EXERCISE GOAL:
Every entry below should appear in the answer exactly as written, apart from the pictures.

──────── INPUT DATA ────────

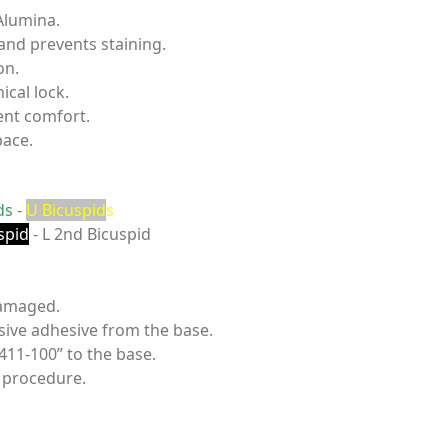
Alumina.
 and prevents staining.
on.
ical lock.
ent comfort.
pace.
ds
-
U Bicuspid
s
spid
- L 2nd Bicuspid
damaged.
sive adhesive from the base.
411-100” to the base.
 procedure.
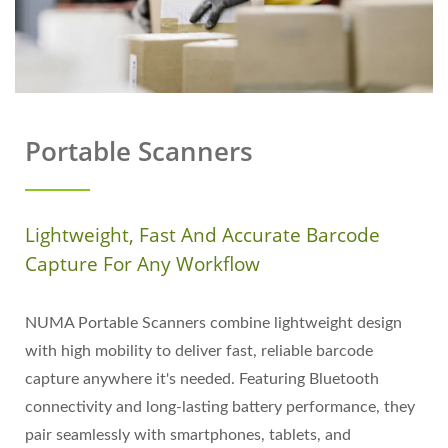
Portable Scanners
Lightweight, Fast And Accurate Barcode
Capture For Any Workflow
NUMA Portable Scanners combine lightweight design
with high mobility to deliver fast, reliable barcode
capture anywhere it's needed. Featuring Bluetooth
connectivity and long-lasting battery performance, they
pair seamlessly with smartphones, tablets, and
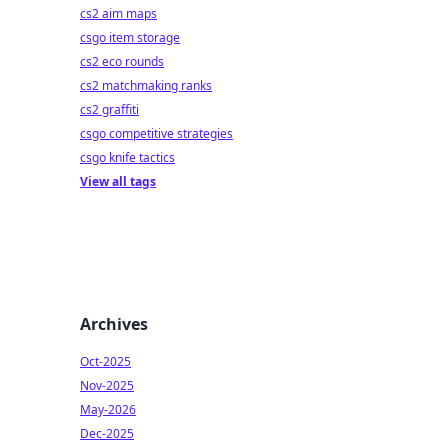
cs2 aim maps
csgo item storage
cs2 eco rounds
cs2 matchmaking ranks
cs2 graffiti
csgo competitive strategies
csgo knife tactics
View all tags
Archives
Oct-2025
Nov-2025
May-2026
Dec-2025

────────

ANSWER BOX:
Alumina.
 and prevents staining.
on.
ical lock.
ent comfort.
pace.
ds
-
U Bicuspid
s
spid
- L 2nd Bicuspid
damaged.
sive adhesive from the base.
411-100” to the base.
 procedure.
Portable Scanners
Lightweight, Fast And Accurate Barcode
Capture For Any Workflow
NUMA Portable Scanners combine lightweight design
with high mobility to deliver fast, reliable barcode
capture anywhere it's needed. Featuring Bluetooth
connectivity and long-lasting battery performance, they
pair seamlessly with smartphones, tablets, and
cs2 aim maps
csgo item storage
cs2 eco rounds
cs2 matchmaking ranks
cs2 graffiti
csgo competitive strategies
csgo knife tactics
View all tags
Archives
Oct-2025
Nov-2025
May-2026
Dec-2025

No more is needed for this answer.